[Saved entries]
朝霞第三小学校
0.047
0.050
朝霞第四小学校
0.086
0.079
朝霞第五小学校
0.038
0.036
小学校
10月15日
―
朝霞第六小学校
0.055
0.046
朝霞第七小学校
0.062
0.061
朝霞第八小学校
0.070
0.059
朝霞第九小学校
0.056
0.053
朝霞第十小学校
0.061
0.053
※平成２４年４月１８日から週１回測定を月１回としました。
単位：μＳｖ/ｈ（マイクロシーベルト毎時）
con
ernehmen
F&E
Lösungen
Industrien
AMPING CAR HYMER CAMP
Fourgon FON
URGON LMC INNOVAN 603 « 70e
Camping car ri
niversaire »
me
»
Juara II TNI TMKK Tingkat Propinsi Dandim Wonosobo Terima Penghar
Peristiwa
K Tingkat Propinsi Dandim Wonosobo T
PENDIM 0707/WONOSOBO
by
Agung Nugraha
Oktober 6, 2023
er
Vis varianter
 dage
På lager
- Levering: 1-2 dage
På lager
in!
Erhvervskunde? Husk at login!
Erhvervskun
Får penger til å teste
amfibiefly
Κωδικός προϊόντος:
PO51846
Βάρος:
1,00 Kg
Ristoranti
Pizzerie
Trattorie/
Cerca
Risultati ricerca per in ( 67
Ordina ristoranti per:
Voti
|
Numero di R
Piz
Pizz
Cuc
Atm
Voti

---

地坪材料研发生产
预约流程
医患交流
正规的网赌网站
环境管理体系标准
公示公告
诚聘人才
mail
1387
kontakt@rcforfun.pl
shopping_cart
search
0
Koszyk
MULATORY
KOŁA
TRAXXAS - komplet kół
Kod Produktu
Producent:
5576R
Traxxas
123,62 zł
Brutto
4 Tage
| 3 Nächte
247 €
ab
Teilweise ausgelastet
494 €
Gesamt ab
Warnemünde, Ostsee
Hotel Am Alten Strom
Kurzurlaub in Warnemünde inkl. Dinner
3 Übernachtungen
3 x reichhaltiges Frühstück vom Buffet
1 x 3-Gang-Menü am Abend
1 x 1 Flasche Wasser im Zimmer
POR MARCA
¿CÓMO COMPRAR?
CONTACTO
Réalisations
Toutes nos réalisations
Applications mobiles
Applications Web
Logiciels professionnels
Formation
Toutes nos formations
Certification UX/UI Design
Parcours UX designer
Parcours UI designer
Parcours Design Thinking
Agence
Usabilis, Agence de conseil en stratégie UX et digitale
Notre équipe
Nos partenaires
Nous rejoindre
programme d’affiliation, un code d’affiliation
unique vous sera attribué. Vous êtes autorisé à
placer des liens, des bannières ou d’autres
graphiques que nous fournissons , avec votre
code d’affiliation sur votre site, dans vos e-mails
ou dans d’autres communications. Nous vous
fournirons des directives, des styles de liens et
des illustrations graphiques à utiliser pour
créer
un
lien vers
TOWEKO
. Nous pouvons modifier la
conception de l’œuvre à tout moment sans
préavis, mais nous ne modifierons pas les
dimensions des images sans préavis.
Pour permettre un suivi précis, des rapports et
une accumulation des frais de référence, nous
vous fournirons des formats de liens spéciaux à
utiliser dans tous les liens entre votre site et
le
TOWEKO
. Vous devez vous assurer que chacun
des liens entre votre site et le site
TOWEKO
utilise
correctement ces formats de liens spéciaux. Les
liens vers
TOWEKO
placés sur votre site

* _ABOUT THIS EXERCISE_: Would you retype exactly the lines above, from the line with "utiliser dans tous" to the line with "placés sur votre site", with both end lines kept and nothing more?

* _EXPECTED ANSWER_:
utiliser dans tous les liens entre votre site et
le
TOWEKO
. Vous devez vous assurer que chacun
des liens entre votre site et le site
TOWEKO
utilise
correctement ces formats de liens spéciaux. Les
liens vers
TOWEKO
placés sur votre site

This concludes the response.